D Roa1*, A Gonzales2 , J Kuo1 , (1) University Of California, Irvine, Orange, CA, (2) Clinica Aliada contra el Cancer, Lima, PERU, (3) University of California - Irvine, Orange, California


SU-F-T-568 (Sunday, July 31, 2016) 3:00 PM - 6:00 PM Room: Exhibit Hall

Purpose:To, experimentally, corroborated the prescribed doses utilizing dosimeters (e.g. films and TLDs) that can provide high spatial resolution, allow dose measurement of multiple targets at once, and provide accurate dosimetric results.

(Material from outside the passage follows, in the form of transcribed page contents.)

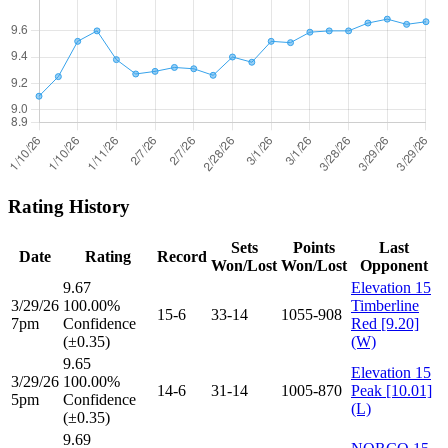
Rating History
Sets
Points
Last
Date
Rating
Record
Won/Lost
Won/Lost
Opponent
9.67
Elevation 15
3/29/26
100.00%
Timberline
15-6
33-14
1055-908
7pm
Confidence
Red [9.20]
(±0.35)
(W)
9.65
Elevation 15
3/29/26
100.00%
14-6
31-14
1005-870
Peak [10.01]
5pm
Confidence
(L)
(±0.35)
9.69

Methods:A single-isocenter 6FFF SRS VMAT plan consisting of one 358o arc at 0o couch angle and four 179o arcs at 30o, 60o, 330o and 300o couch angles respectively, was generated in ECLIPSE v.11 using a Rando-Alderson anthropomorphic head phantom CT study. This plan was a reproduction of a clinical plan generated for a stage-IV melanoma patient diagnosed with 19 intracranial lesions. The phantom was loaded with axially mounted (between phantom slabs) Gafchromic EBT3 film and TLDs strategically positioned within various target volumes. Film and TLDS were calibrated according to established protocols. Target prescription doses were 16 Gy (3cc≤, 3 lesions), 18 Gy (~1-3cc, 10 lesions) and 20 Gy (≤1cc, 6 lesions). Phantom setup was verified through CBCT imaging prior to irradiation. Gafchromic films were scanned in transmission mode and TLDs were read, respectively, ~24 hrs after irradiation.

Results:Dose calibrated Gafchromic film data were compared to the ECLIPSE calculated data using a 3% / 3mm gamma function analysis. Results for the gamma values were 96-99% in agreement with the calculated data and with 84-90% of the film pixels within the 3% dose difference. TLD data showed a dose difference of 0.4-8% while the film data for those same locations yielded a difference of 0.4-4%. It was observed that the highest dose discrepancies correlated with the location of the small volume targets.

Conclusion:Overall this study corroborated that a VMAT SRS treatment, employing various treatment table rotations and arcs, to multiple intracranial lesions with multiple dose prescriptions can be delivered accurately with the existing radiotherapy technology.